Medical expenses up 8.3% – how can you avoid being stung?
Private hospital patients are hit with the biggest increase in out-of-pocket costs in recent years.
Australians are paying an average of $351 out of pocket every time they go to the hospital as a private patient, according to new figures from Australian Prudential Regulation Authority (APRA). That's an 8.3% increase compared to the same quarter in 2020 (January to March).
It marks the biggest hike in out-of-pocket payments for at least 6 years, eclipsing a 4.3% jump between March 2016 and March 2017. The most recent increase sees private hospital patients pay $26.88 more on average in out-of-pocket expenses than the same time last year.
Out-of-pocket costs are on an upward trend
Treatments with the biggest out-of-pocket expenses
The amount you'll pay varies depending on the treatment you get. For example, figures show that plastic/reconstructive surgery had the largest average gap of $478. On average, policyholders will only be covered for 59% of reconstructive treatment costs – they have to fork out for the rest.
It's a similar story with ear, nose and throat, urology and orthopaedic services. In the last quarter to the end of March 2021, private hospital insurance holders paid on average 28%, 26% and 24% of the total hospital bill for these treatments respectively.

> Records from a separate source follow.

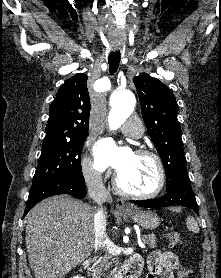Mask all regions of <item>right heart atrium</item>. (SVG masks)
Instances as JSON below:
<instances>
[{
  "label": "right heart atrium",
  "instance_id": "1",
  "mask_svg": "<svg viewBox=\"0 0 221 278\" xmlns=\"http://www.w3.org/2000/svg\"><path fill=\"white\" fill-rule=\"evenodd\" d=\"M81 173L85 181L91 184H96L102 179V172L94 165L89 156L82 158Z\"/></svg>",
  "mask_w": 221,
  "mask_h": 278
}]
</instances>
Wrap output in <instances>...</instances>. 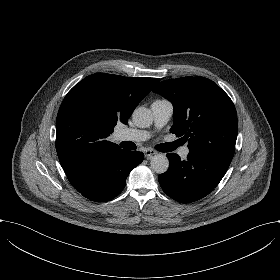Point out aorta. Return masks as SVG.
Here are the masks:
<instances>
[{
	"label": "aorta",
	"mask_w": 280,
	"mask_h": 280,
	"mask_svg": "<svg viewBox=\"0 0 280 280\" xmlns=\"http://www.w3.org/2000/svg\"><path fill=\"white\" fill-rule=\"evenodd\" d=\"M132 120L137 127L147 128L153 123V115L150 109L139 107L134 110ZM150 166L154 172L162 174L168 170L169 160L164 154H157L151 158Z\"/></svg>",
	"instance_id": "obj_1"
}]
</instances>
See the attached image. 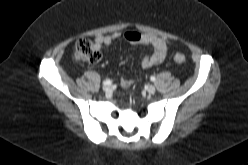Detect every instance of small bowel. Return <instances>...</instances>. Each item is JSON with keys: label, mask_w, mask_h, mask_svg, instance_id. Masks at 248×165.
Returning a JSON list of instances; mask_svg holds the SVG:
<instances>
[{"label": "small bowel", "mask_w": 248, "mask_h": 165, "mask_svg": "<svg viewBox=\"0 0 248 165\" xmlns=\"http://www.w3.org/2000/svg\"><path fill=\"white\" fill-rule=\"evenodd\" d=\"M119 39H125L131 44L148 48V52L141 61V65L144 68L161 63L169 47L168 42L159 36L138 32H115L109 35H98L94 38V45L96 48L109 47L114 41ZM133 83V80L127 78L121 80L123 88H129Z\"/></svg>", "instance_id": "c3829d8e"}]
</instances>
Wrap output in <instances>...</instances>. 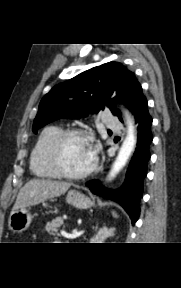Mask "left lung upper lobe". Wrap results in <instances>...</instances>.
Here are the masks:
<instances>
[{
	"label": "left lung upper lobe",
	"instance_id": "1",
	"mask_svg": "<svg viewBox=\"0 0 181 288\" xmlns=\"http://www.w3.org/2000/svg\"><path fill=\"white\" fill-rule=\"evenodd\" d=\"M141 89L133 72L119 62H108L56 85L41 100L33 132L61 118H80L108 107L122 120L115 104L128 108Z\"/></svg>",
	"mask_w": 181,
	"mask_h": 288
}]
</instances>
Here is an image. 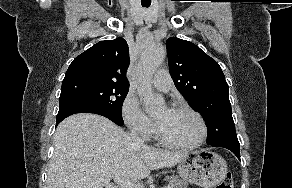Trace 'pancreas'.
Masks as SVG:
<instances>
[{
  "instance_id": "1",
  "label": "pancreas",
  "mask_w": 292,
  "mask_h": 188,
  "mask_svg": "<svg viewBox=\"0 0 292 188\" xmlns=\"http://www.w3.org/2000/svg\"><path fill=\"white\" fill-rule=\"evenodd\" d=\"M166 180L169 182L167 188H187V183L175 176H167Z\"/></svg>"
}]
</instances>
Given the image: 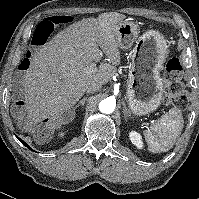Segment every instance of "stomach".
<instances>
[{
	"label": "stomach",
	"mask_w": 199,
	"mask_h": 199,
	"mask_svg": "<svg viewBox=\"0 0 199 199\" xmlns=\"http://www.w3.org/2000/svg\"><path fill=\"white\" fill-rule=\"evenodd\" d=\"M115 38L122 50L131 49L127 82V98L131 112L142 116L155 111L164 97L161 71L167 58V43L163 35L148 30L140 35L137 23L129 20L115 27Z\"/></svg>",
	"instance_id": "stomach-1"
}]
</instances>
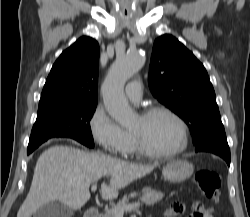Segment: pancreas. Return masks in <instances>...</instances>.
<instances>
[{
  "label": "pancreas",
  "mask_w": 250,
  "mask_h": 217,
  "mask_svg": "<svg viewBox=\"0 0 250 217\" xmlns=\"http://www.w3.org/2000/svg\"><path fill=\"white\" fill-rule=\"evenodd\" d=\"M163 198V194L157 192L156 190H151L150 188H144L142 191V196L140 200L146 205L153 206ZM128 198L124 197L111 209L106 210V212L101 217H116L114 210L125 207L128 203Z\"/></svg>",
  "instance_id": "obj_1"
}]
</instances>
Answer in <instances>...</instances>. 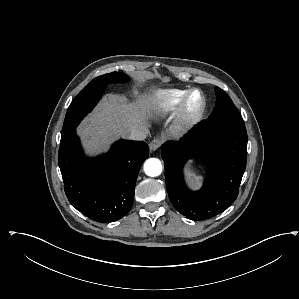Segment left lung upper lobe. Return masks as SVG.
<instances>
[{
  "mask_svg": "<svg viewBox=\"0 0 299 299\" xmlns=\"http://www.w3.org/2000/svg\"><path fill=\"white\" fill-rule=\"evenodd\" d=\"M215 92L217 96L216 107L209 119H225L243 122L242 117L237 111L229 95L219 87L215 88Z\"/></svg>",
  "mask_w": 299,
  "mask_h": 299,
  "instance_id": "left-lung-upper-lobe-1",
  "label": "left lung upper lobe"
}]
</instances>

Despite the rising out-of-pocket costs, the number of people taking out private hospital insurance is going up. At 31 March 2021, 11,396,181 people – or 44.2% of the population – were covered by hospital insurance. This was 172,818 more than March 2020.
The top 5 gap percentages
|Type of treatment||Average gap you'll pay|
|Ear, nose, and throat (ENT)||28%|
|Urology – urinary tract issues||26%|
|Orthopaedic – bones, joints, ligaments, etc||24%|
|Anaesthesia – pain relief||19%|
How can I limit these expenses?
Out-of-pocket costs have been a problem for the health insurance industry for a number of years. A recent Grattan Institute report said exorbitant surgeon fees are one of the biggest issues facing private health, calling on the federal government and industry leaders to rein in costs.
"About 6% of specialists' services in hospitals are billed at more than twice the Medicare fee, and these services account for 89% of patients' out-of-pocket costs," the report said.

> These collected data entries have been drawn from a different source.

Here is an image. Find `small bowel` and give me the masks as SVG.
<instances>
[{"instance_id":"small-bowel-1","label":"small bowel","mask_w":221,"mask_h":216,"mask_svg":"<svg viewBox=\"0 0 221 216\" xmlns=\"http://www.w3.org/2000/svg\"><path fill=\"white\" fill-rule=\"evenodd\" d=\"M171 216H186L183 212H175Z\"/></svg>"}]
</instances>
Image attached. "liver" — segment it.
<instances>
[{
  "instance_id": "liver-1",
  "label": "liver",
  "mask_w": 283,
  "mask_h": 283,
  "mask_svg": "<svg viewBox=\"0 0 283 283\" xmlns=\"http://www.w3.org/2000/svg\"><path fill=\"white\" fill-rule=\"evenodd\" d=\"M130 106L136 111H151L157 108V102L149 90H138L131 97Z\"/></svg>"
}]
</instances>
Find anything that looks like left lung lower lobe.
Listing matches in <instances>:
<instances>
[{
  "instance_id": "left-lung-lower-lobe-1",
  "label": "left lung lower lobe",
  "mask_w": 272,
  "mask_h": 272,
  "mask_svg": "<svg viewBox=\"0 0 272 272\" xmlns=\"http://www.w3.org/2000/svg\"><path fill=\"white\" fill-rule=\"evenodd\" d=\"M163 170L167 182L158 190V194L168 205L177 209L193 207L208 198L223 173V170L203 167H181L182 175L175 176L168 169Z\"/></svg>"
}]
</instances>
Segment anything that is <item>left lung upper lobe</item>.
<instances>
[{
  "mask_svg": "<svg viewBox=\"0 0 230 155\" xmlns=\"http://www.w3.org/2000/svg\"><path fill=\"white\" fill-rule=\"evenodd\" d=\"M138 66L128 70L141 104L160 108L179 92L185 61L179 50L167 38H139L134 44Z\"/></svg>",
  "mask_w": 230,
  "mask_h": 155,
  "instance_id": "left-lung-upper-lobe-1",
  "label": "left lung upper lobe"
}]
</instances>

Aside from both the industry and government stepping up, there are a few ways that private health insurance patients can avoid nasty surprises when it comes to out-of-pocket expenses.
Informed Financial Consent
If you're going to hospital to receive treatment, your doctor has an obligation to inform you about the costs. Ask your doctor to outline the costs of your treatment, ideally in writing, before the procedure, so you know exactly what you're paying for. This is known as your Informed Financial Consent. It should include information about your procedure, including:
- The Medicare Benefits Schedule (MBS) item number and the fee for each item
- Accommodation and operating theatre costs
- Doctor fees, including the anaesthetist
- Prostheses costs (where applicable)
Look for health insurance funds that have arrangements with specialists. This is often known as gap cover and can help reduce or in some cases completely eliminate out-of-pocket expenses. It could be one of the best ways to ensure you're not hit with a big bill when you need to go to hospital.
Finder reached out to HCF, Medibank and HBF and each confirmed that gap cover is included as standard on their hospital policies. But the insurers were keen to stress that it's up to the doctors to decide whether they're willing to participate or not. So, do check with your doctor before you book your treatment.
While it's often impossible to eliminate out-of-pocket medical expenses, you can help yourself by planning ahead. Make sure you have a health insurance policy that covers you for the treatment you need; shop around for a doctor that won't charge exorbitant fees and always get them to send you the MBS item number to give to your health fund.